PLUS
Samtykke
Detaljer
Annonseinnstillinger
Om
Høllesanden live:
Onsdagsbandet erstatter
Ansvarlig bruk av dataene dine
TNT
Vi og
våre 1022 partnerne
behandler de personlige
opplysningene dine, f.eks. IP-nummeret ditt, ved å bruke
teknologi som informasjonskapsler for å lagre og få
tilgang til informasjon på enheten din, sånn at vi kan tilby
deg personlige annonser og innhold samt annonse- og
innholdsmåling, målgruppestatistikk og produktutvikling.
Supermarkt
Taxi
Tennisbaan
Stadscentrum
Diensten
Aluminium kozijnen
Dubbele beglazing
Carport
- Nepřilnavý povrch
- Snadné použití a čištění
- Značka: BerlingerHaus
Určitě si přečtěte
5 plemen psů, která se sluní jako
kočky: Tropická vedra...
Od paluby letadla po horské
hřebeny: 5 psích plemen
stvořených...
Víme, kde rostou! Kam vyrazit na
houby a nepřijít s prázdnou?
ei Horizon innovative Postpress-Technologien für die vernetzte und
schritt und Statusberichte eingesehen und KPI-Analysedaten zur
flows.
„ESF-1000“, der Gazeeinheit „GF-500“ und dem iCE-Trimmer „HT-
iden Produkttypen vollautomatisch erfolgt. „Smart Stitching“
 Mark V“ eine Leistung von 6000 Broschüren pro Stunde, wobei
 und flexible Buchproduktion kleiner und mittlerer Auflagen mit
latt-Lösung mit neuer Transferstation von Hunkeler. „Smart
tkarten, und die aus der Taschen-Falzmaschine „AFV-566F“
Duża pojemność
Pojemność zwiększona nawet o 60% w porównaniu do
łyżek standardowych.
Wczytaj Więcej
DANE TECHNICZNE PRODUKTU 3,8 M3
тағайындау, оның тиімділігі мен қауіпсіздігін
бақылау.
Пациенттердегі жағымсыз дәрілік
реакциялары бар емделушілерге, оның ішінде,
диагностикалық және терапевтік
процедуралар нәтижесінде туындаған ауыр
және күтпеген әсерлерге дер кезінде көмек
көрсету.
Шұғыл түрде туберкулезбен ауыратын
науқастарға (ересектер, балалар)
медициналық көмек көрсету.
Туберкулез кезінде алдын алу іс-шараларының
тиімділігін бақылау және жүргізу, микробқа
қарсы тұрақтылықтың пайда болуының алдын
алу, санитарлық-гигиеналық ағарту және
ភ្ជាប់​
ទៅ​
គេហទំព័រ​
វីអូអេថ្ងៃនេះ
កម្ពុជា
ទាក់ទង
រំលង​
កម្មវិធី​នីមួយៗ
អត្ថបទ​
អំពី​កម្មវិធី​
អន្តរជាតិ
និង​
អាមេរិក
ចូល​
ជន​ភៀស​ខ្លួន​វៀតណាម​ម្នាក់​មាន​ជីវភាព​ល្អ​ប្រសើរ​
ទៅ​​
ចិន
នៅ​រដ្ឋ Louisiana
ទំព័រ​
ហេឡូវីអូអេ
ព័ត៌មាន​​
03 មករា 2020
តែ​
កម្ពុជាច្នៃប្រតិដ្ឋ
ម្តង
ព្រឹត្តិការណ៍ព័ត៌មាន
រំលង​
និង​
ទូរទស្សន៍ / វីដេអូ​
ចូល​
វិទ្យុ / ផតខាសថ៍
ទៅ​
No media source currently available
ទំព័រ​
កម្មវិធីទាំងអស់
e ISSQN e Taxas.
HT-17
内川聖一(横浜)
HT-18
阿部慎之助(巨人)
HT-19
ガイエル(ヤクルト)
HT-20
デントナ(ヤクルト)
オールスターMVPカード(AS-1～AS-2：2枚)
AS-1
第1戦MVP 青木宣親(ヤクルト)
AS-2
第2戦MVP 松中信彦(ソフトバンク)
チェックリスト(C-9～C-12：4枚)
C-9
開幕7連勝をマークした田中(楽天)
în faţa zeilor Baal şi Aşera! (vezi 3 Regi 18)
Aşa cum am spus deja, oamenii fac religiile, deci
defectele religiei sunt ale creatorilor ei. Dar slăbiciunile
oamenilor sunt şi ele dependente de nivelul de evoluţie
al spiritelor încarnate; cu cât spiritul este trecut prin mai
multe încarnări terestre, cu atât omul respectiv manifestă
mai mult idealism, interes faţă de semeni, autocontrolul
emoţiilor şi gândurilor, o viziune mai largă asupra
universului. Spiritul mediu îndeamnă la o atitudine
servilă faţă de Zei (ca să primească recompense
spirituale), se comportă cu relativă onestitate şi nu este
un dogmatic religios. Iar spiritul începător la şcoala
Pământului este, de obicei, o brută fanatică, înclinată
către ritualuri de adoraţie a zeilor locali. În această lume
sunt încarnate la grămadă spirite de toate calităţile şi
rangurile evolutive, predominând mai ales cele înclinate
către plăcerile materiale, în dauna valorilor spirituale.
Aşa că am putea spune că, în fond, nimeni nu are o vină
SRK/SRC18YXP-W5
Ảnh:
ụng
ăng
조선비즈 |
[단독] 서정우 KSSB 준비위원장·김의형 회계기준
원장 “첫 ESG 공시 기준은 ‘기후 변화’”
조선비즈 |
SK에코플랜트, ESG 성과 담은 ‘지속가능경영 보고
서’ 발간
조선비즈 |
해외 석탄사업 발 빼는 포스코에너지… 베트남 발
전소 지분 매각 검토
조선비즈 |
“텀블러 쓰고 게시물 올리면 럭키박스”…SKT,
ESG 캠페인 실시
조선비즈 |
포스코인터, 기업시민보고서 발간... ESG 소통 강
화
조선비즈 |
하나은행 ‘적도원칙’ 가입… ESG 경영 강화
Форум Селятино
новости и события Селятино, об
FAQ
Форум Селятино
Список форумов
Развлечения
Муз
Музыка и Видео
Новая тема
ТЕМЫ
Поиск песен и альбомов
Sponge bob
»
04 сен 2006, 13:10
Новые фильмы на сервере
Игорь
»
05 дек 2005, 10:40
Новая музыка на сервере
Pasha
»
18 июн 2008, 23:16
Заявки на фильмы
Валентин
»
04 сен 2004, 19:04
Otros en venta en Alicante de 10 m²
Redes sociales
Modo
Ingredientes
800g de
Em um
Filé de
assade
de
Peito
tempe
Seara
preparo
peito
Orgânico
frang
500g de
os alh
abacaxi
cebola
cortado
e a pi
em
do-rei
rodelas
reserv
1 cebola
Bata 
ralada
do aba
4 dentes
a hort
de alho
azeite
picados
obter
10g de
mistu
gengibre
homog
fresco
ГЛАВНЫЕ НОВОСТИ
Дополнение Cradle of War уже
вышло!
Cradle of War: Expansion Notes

**********

Prompt: Reproducing the whole listing above is not the task. Copy exactly only the lines from the one with "オールスターMVPカード(AS-1～AS-2：2枚)" to the one with "mai mult idealism, interes", both kept.

Solution:
オールスターMVPカード(AS-1～AS-2：2枚)
AS-1
第1戦MVP 青木宣親(ヤクルト)
AS-2
第2戦MVP 松中信彦(ソフトバンク)
チェックリスト(C-9～C-12：4枚)
C-9
開幕7連勝をマークした田中(楽天)
în faţa zeilor Baal şi Aşera! (vezi 3 Regi 18)
Aşa cum am spus deja, oamenii fac religiile, deci
defectele religiei sunt ale creatorilor ei. Dar slăbiciunile
oamenilor sunt şi ele dependente de nivelul de evoluţie
al spiritelor încarnate; cu cât spiritul este trecut prin mai
multe încarnări terestre, cu atât omul respectiv manifestă
mai mult idealism, interes faţă de semeni, autocontrolul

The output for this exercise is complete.